> [Dataset records]
[Start of section]

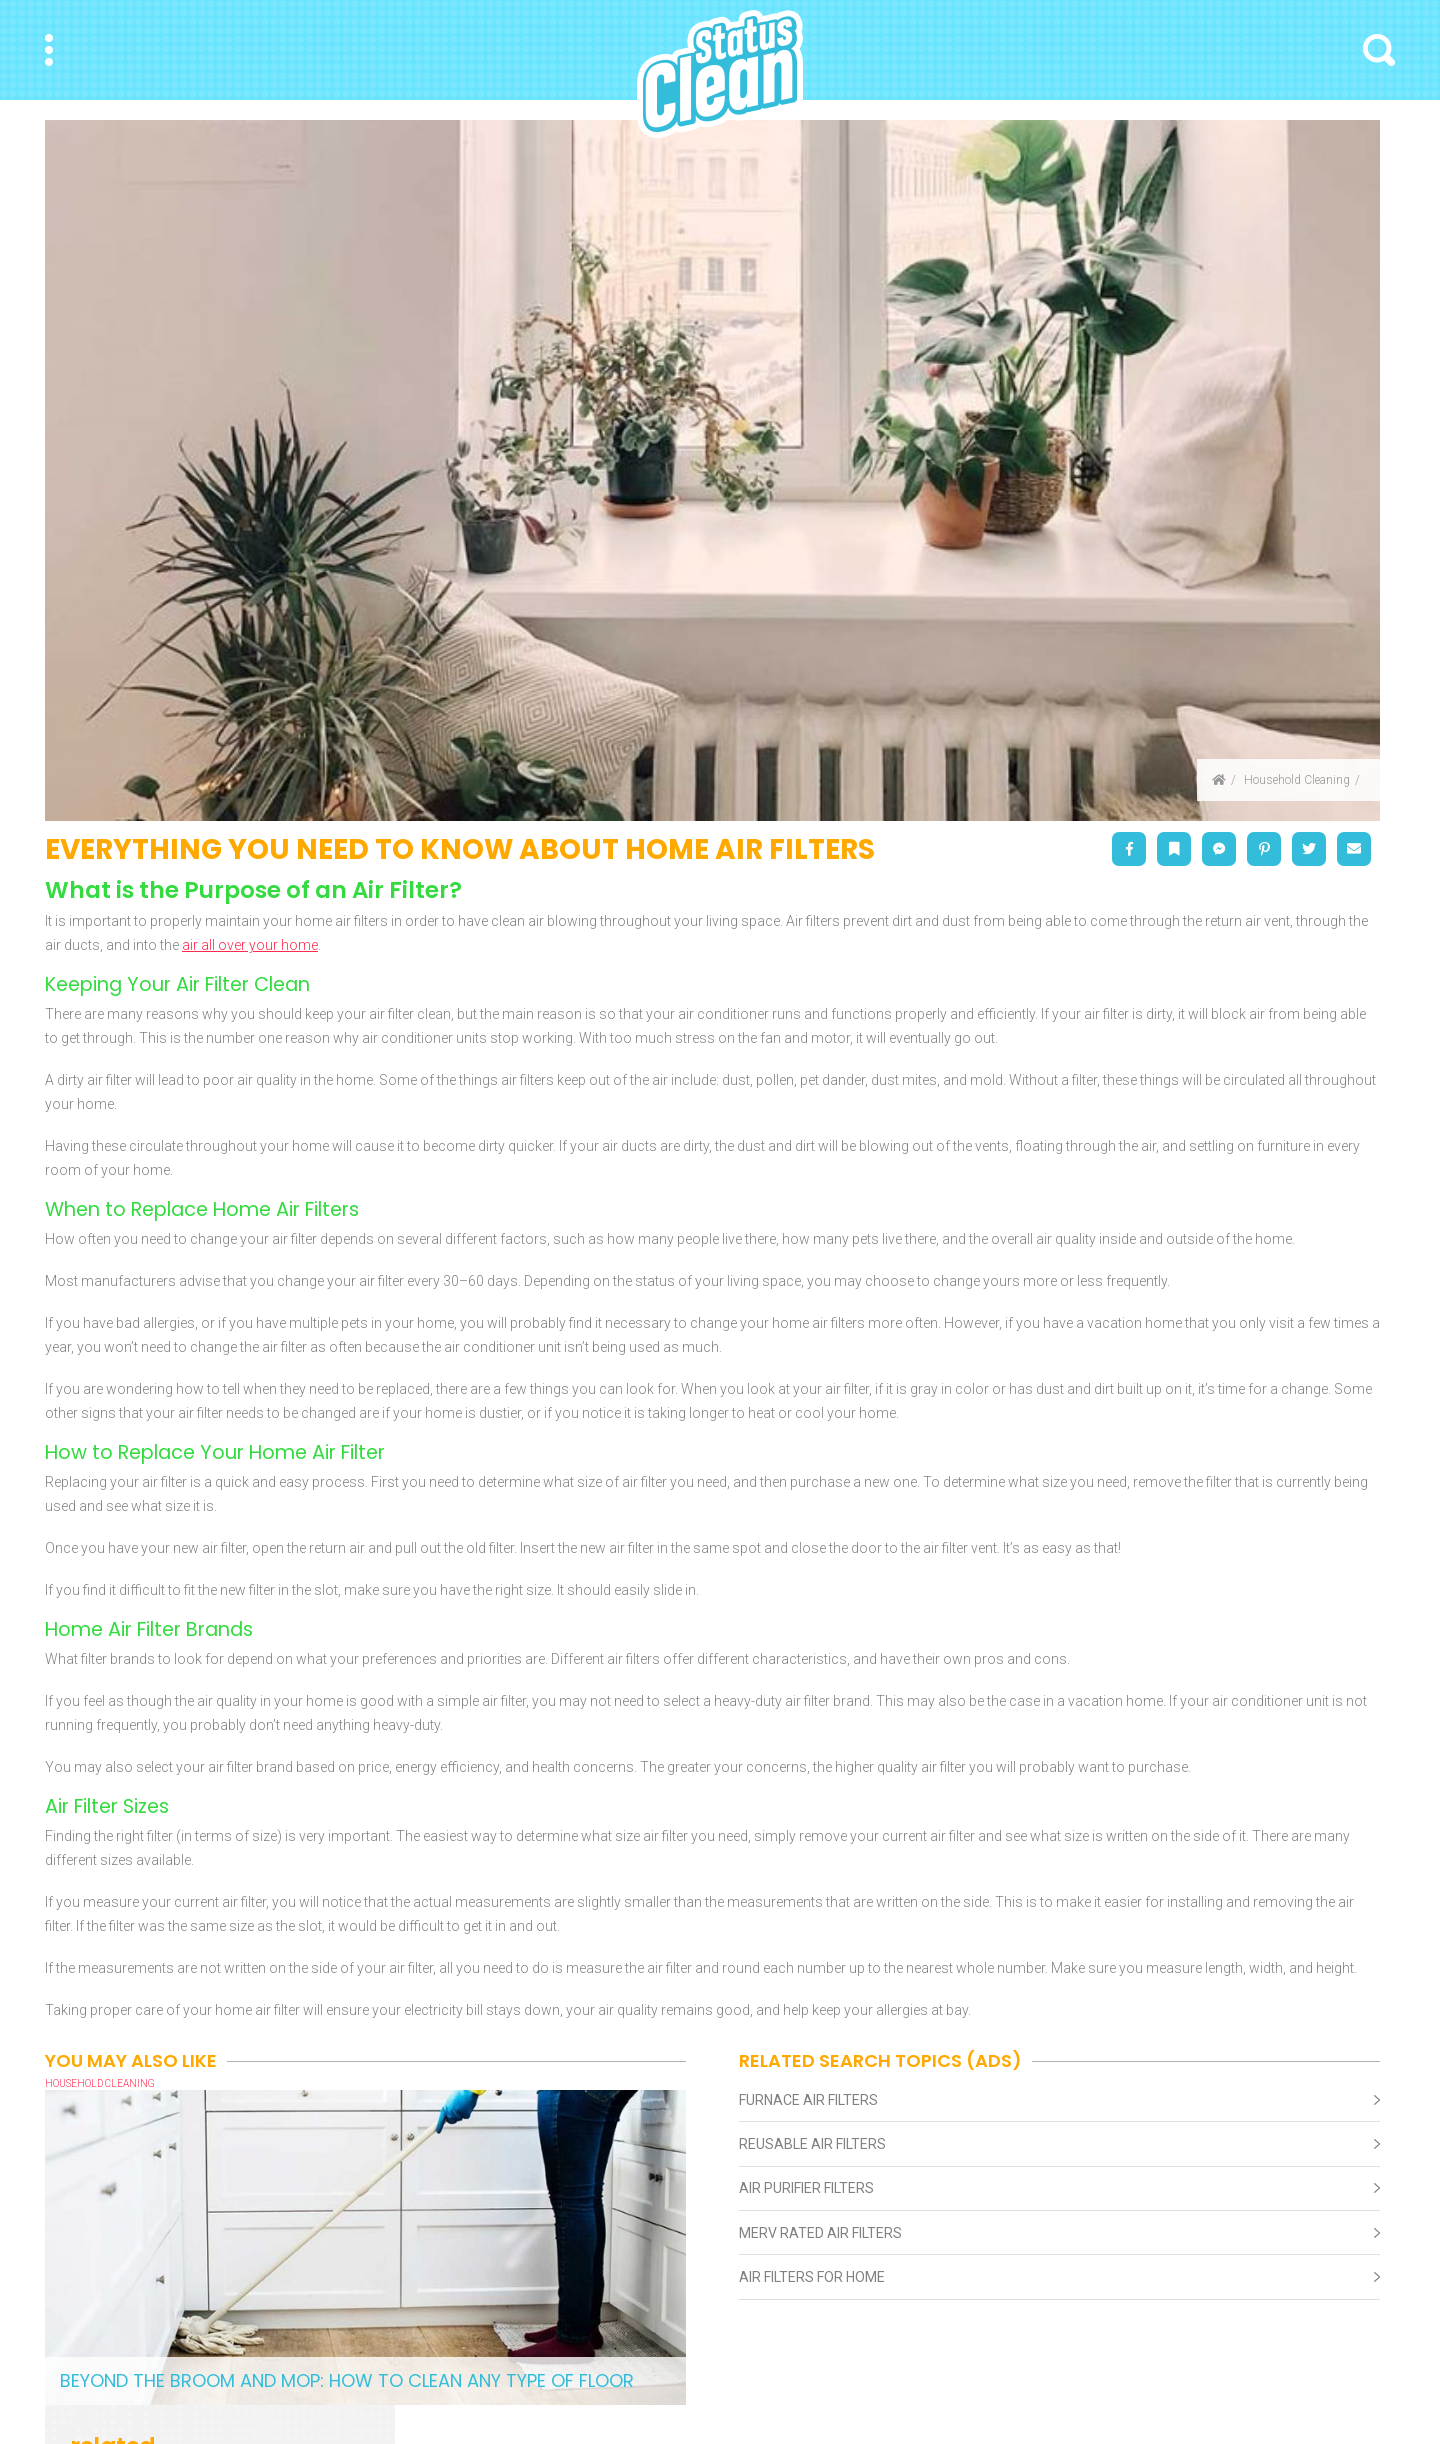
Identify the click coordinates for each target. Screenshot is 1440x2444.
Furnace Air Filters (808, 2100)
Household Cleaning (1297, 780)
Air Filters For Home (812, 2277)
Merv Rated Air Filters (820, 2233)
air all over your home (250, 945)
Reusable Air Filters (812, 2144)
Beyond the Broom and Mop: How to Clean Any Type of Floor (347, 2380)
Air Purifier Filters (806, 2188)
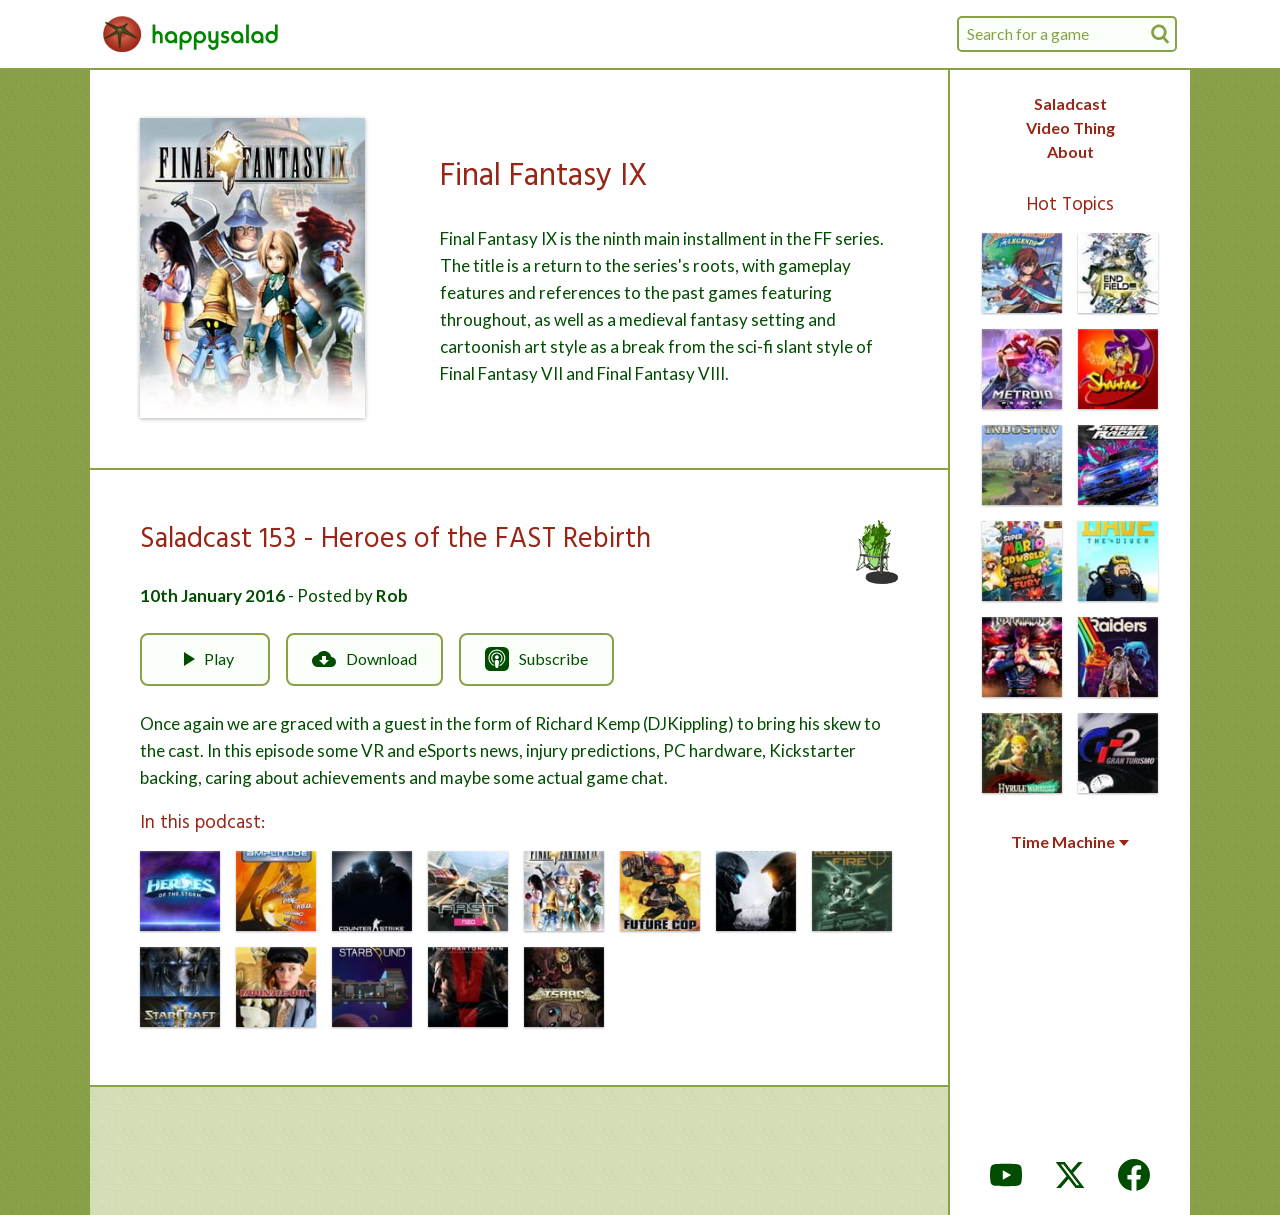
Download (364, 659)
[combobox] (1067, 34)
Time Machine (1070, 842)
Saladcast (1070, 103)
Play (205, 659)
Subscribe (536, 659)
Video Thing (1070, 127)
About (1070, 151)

[End of section]

> [Task to complete]
What is needed is an exact transcription of the lines from the one holding "Reusable Air Filters (812, 2144)" to the end of the data, with every picture left out.

> [Result for this exercise]
Reusable Air Filters (812, 2144)
Beyond the Broom and Mop: How to Clean Any Type of Floor (347, 2380)
Air Purifier Filters (806, 2188)
Download (364, 659)
[combobox] (1067, 34)
Time Machine (1070, 842)
Saladcast (1070, 103)
Play (205, 659)
Subscribe (536, 659)
Video Thing (1070, 127)
About (1070, 151)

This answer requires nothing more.